— Activity —
Find "разделы Сайта" and "2026 — рецензия (обзор)" in the records below. Copy the lines holding them and every line between, exactly, and no others.

[Stored dataset items]
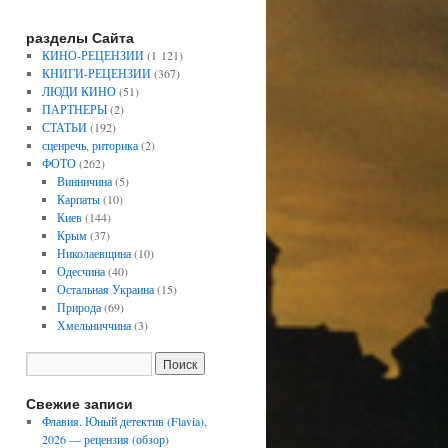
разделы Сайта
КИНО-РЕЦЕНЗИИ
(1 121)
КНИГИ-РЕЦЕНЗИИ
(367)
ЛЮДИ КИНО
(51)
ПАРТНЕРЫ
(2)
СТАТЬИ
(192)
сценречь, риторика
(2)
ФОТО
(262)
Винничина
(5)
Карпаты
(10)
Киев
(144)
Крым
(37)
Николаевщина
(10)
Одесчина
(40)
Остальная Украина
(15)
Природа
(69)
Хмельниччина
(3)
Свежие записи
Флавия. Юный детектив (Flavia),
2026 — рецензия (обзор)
...
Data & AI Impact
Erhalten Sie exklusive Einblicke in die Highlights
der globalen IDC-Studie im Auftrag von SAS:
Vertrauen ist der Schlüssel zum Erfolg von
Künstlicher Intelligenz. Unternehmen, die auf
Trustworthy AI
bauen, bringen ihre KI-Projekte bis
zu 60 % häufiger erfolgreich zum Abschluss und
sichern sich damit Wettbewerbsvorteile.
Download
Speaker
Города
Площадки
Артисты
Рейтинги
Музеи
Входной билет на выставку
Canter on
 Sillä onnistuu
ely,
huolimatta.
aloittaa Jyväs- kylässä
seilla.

— Answer space —
разделы Сайта
КИНО-РЕЦЕНЗИИ
(1 121)
КНИГИ-РЕЦЕНЗИИ
(367)
ЛЮДИ КИНО
(51)
ПАРТНЕРЫ
(2)
СТАТЬИ
(192)
сценречь, риторика
(2)
ФОТО
(262)
Винничина
(5)
Карпаты
(10)
Киев
(144)
Крым
(37)
Николаевщина
(10)
Одесчина
(40)
Остальная Украина
(15)
Природа
(69)
Хмельниччина
(3)
Свежие записи
Флавия. Юный детектив (Flavia),
2026 — рецензия (обзор)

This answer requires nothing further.